DESCRIPTION OF THE TASK:
Every line of the material below in which "informations" shows up is to be located and copied.
*** Opening INFORMATION SUPPLIED ***
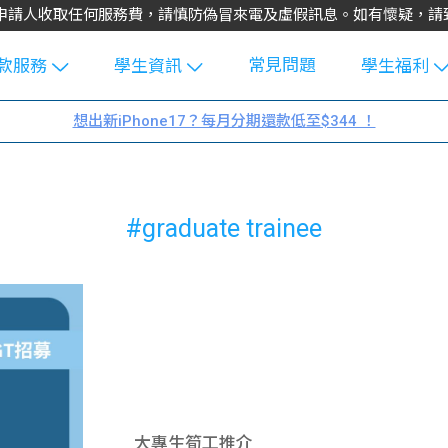
不會向申請人收取任何服務費，請慎防偽冒來電及虛假訊息。如有懷疑，
常見問題
款服務
學生資訊
學生福利
生貸款
Blog
uFinance 
想出新iPhone17？每月分期還款低至$344 ！
貸款計算
大專生筍
園贊助
機
工推介
學生故事
搵工
#graduate trainee
分享
Guide
Exchang
學生學費
e Guide
款
校園
貸款計數
Guide
機
理財
上私人貸
Guide
大專生筍工推介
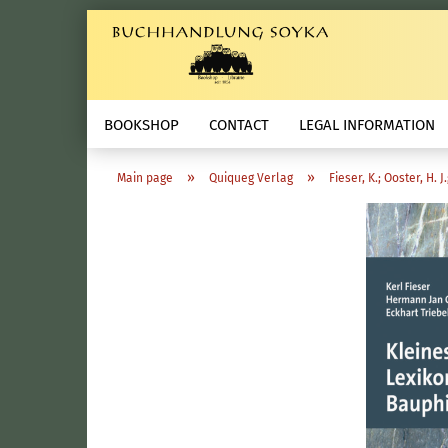
BOOKSHOP
CONTACT
LEGAL INFORMATION
»
»
Main page
Quiqueg Verlag
Fieser, K.; Ooster, H. 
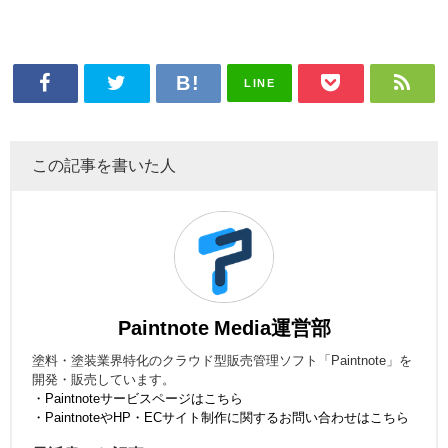
LINE
この記事を書いた人
Paintnote Media運営部
塗料・塗装業界特化のクラウド型販売管理ソフト「Paintnote」を
開発・販売しています。
・Paintnoteサービスページはこちら
・PaintnoteやHP・ECサイト制作に関するお問い合わせはこちら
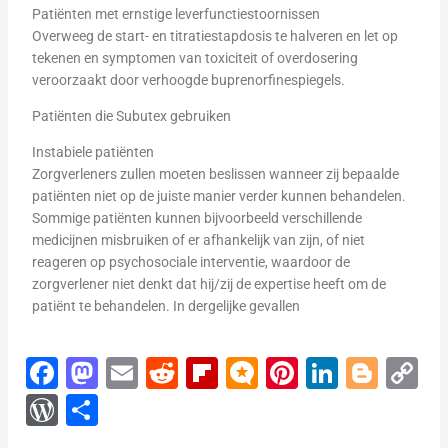
Patiënten met ernstige leverfunctiestoornissen
Overweeg de start- en titratiestapdosis te halveren en let op
tekenen en symptomen van toxiciteit of overdosering
veroorzaakt door verhoogde buprenorfinespiegels.
Patiënten die Subutex
gebruiken
Instabiele patiënten
Zorgverleners zullen moeten beslissen wanneer zij bepaalde
patiënten niet op de juiste manier verder kunnen behandelen.
Sommige patiënten kunnen bijvoorbeeld verschillende
medicijnen misbruiken of er afhankelijk van zijn, of niet
reageren op psychosociale interventie, waardoor de
zorgverlener niet denkt dat hij/zij de expertise heeft om de
patiënt te behandelen. In dergelijke gevallen
F
M
E
R
Fl
M
Pi
Li
Bl
C
a
a
m
e
ip
ic
nt
n
o
o
W
S
c
st
ail
d
b
ro
er
k
g
p
or
h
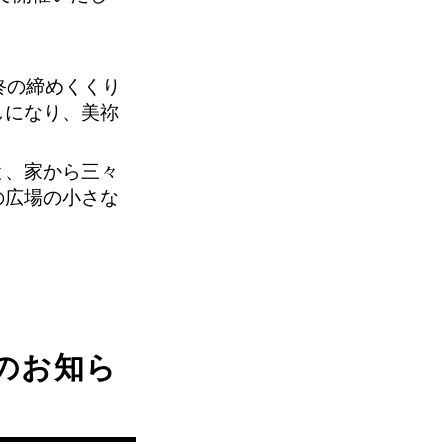
終の締めくくり
しになり、美祢
と、家から三々
の広場の小さな
のお知ら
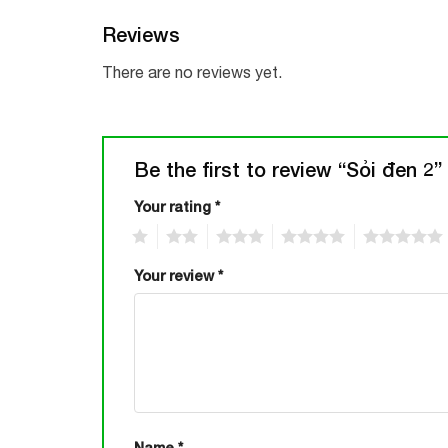
Reviews
There are no reviews yet.
Be the first to review “Sỏi đen 2”
Your rating
*
1
2
3
4
5
Your review
*
Name
*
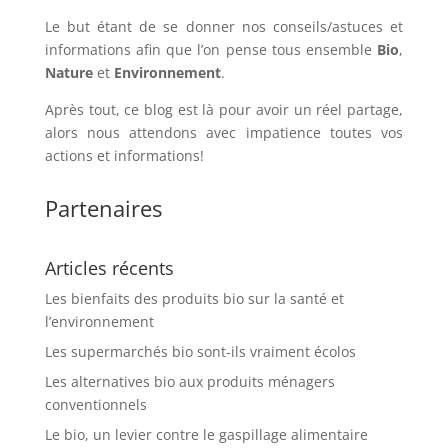
Le but étant de se donner nos conseils/astuces et
informations afin que l’on pense tous ensemble
Bio
,
Nature
et
Environnement
.
Après tout, ce blog est là pour avoir un réel partage,
alors nous attendons avec impatience toutes vos
actions et informations!
Partenaires
Articles récents
Les bienfaits des produits bio sur la santé et
l’environnement
Les supermarchés bio sont-ils vraiment écolos
Les alternatives bio aux produits ménagers
conventionnels
Le bio, un levier contre le gaspillage alimentaire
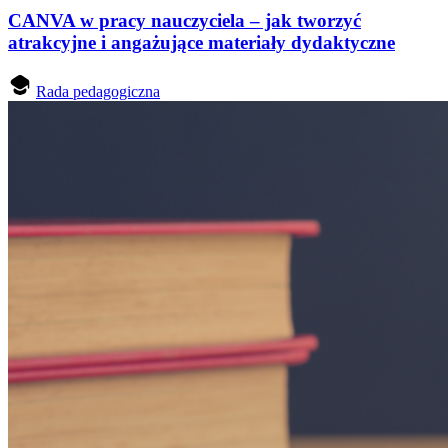
CANVA w pracy nauczyciela – jak tworzyć
atrakcyjne i angażujące materiały dydaktyczne
Rada pedagogiczna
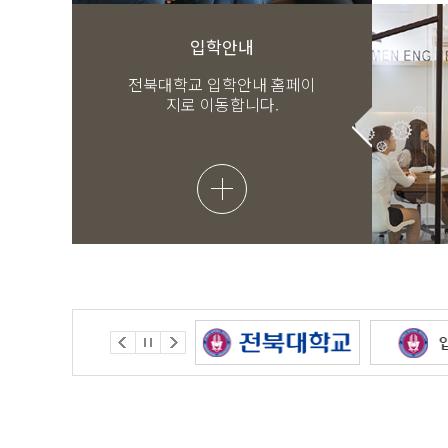
입학안내
전북대학교 입학안내 홈페이
지로 이동합니다.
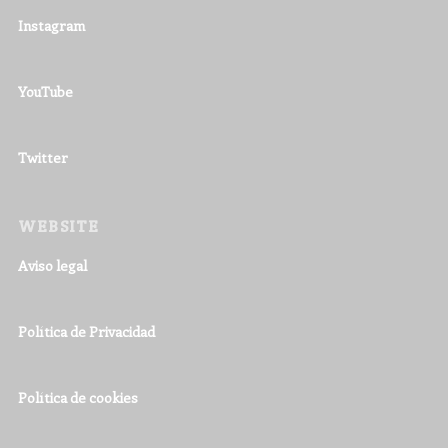
Instagram
YouTube
Twitter
WEBSITE
Aviso legal
Política de Privacidad
Política de cookies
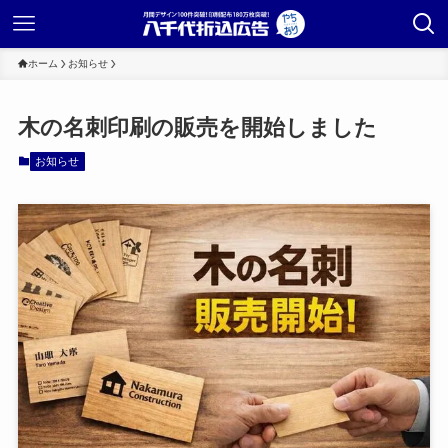
ホーム
お知らせ
木の名刺印刷の販売を開始しました
お知らせ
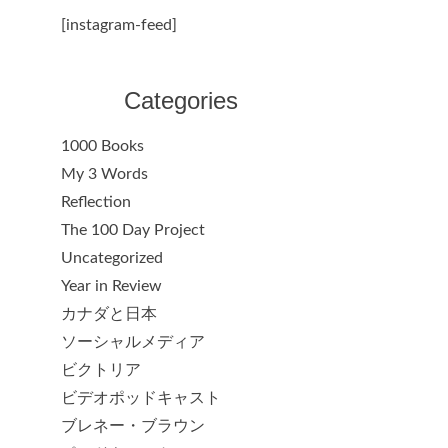
[instagram-feed]
Categories
1000 Books
My 3 Words
Reflection
The 100 Day Project
Uncategorized
Year in Review
カナダと日本
ソーシャルメディア
ビクトリア
ビデオポッドキャスト
ブレネー・ブラウン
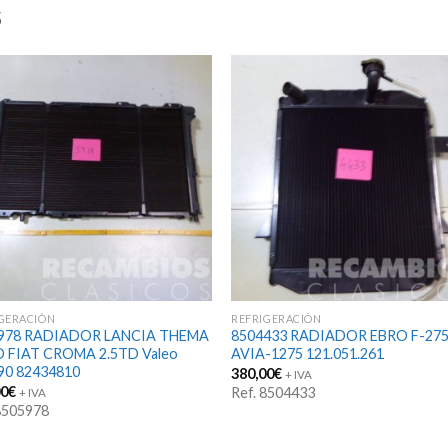
S
GERACIÓN
REFRIGERACIÓN
978 RADIADOR LANCIA THEMA
8504433 RADIADOR EBRO F-27
D FIAT CROMA 2.5TD Valeo
AVIA-1275 121.051.261
90 82434810
380,00
€
+ IVA
00
€
Ref. 8504433
+ IVA
 8505978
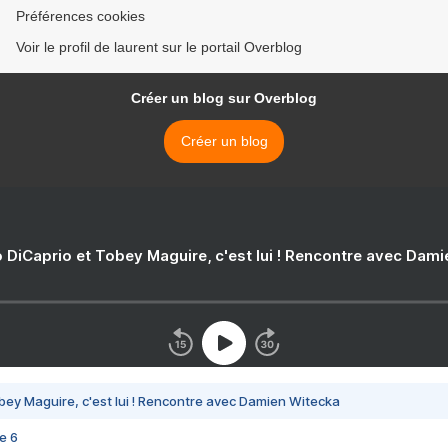
Préférences cookies
Voir le profil de laurent sur le portail Overblog
Créer un blog sur Overblog
Créer un blog
 DiCaprio et Tobey Maguire, c'est lui ! Rencontre avec Dam
bey Maguire, c'est lui ! Rencontre avec Damien Witecka
e 6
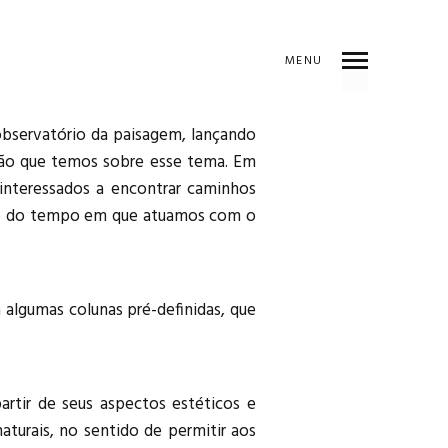
MENU
bservatório da paisagem, lançando
ção que temos sobre esse tema. Em
interessados a encontrar caminhos
ongo do tempo em que atuamos com o
algumas colunas pré-definidas, que
artir de seus aspectos estéticos e
turais, no sentido de permitir aos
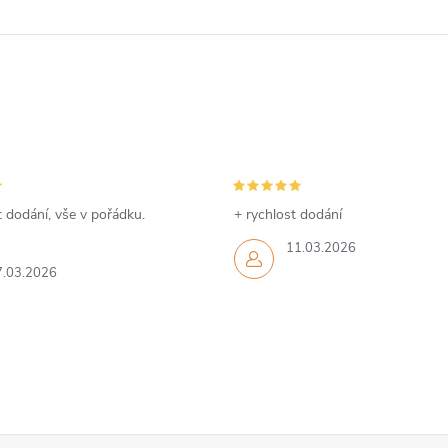
d
a
c
e
p
 dodání, vše v pořádku.
+ rychlost dodání
11.03.2026
7.03.2026
v
k
y
v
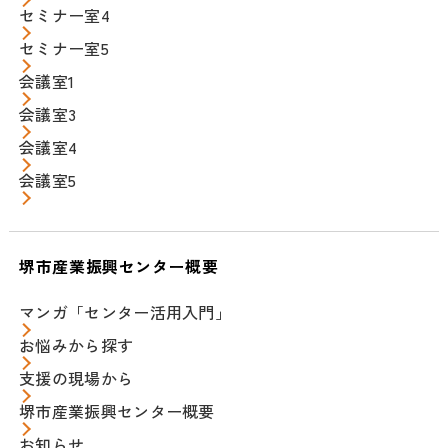
セミナー室4
セミナー室5
会議室1
会議室3
会議室4
会議室5
堺市産業振興センター概要
マンガ「センター活用入門」
お悩みから探す
支援の現場から
堺市産業振興センター概要
お知らせ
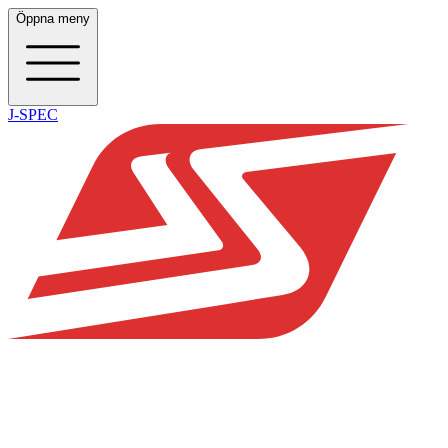
Öppna meny
J-SPEC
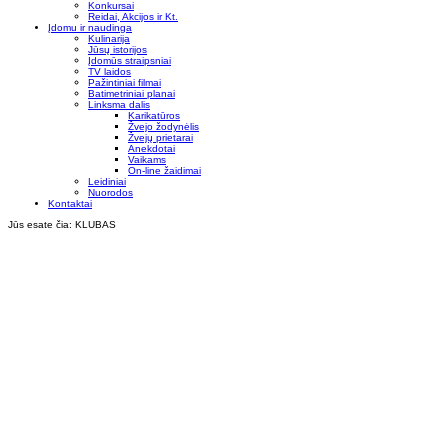
Konkursai
Reidai, Akcijos ir Kt.
Įdomu ir naudinga
Kulinarija
Jūsų istorijos
Įdomūs straipsniai
TV laidos
Pažintiniai filmai
Batimetriniai planai
Linksma dalis
Karikatūros
Žvejo žodynėlis
Žvejų prietarai
Anekdotai
Vaikams
On-line žaidimai
Leidiniai
Nuorodos
Kontaktai
Jūs esate čia:
KLUBAS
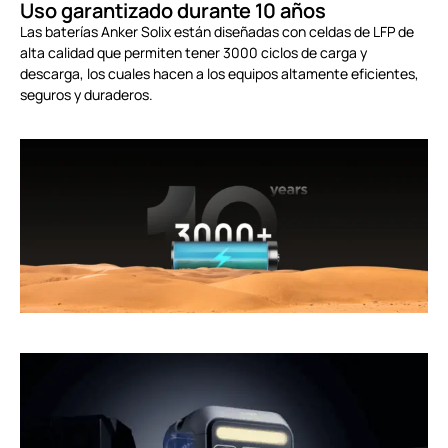
Uso garantizado durante 10 años
Las baterías Anker Solix están diseñadas con celdas de LFP de
alta calidad que permiten tener 3000 ciclos de carga y
descarga, los cuales hacen a los equipos altamente eficientes,
seguros y duraderos.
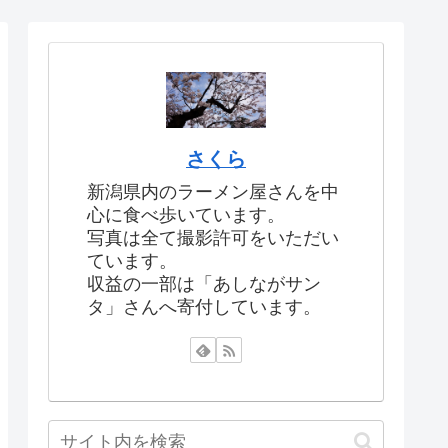
さくら
新潟県内のラーメン屋さんを中
心に食べ歩いています。
写真は全て撮影許可をいただい
ています。
収益の一部は「あしながサン
タ」さんへ寄付しています。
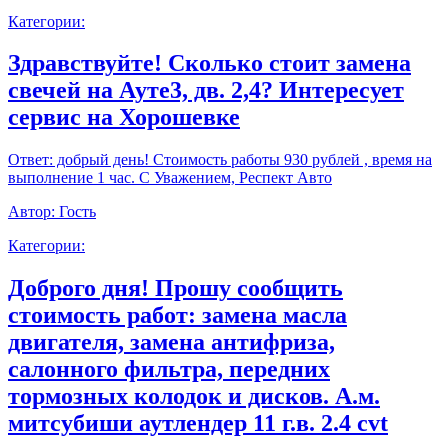
Категории:
Здравствуйте! Сколько стоит замена
свечей на Ауте3, дв. 2,4? Интересует
сервис на Хорошевке
Ответ:
добрый день! Стоимость работы 930 рублей , время на
выполнение 1 час. С Уважением, Респект Авто
Автор:
Гость
Категории:
Доброго дня! Прошу сообщить
стоимость работ: замена масла
двигателя, замена антифриза,
салонного фильтра, передних
тормозных колодок и дисков. А.м.
митсубиши аутлендер 11 г.в. 2.4 cvt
*** Closing INFORMATION SUPPLIED ***
ANSWER TO THE EXERCISE:
informations afin que l’on pense tous ensemble
actions et informations!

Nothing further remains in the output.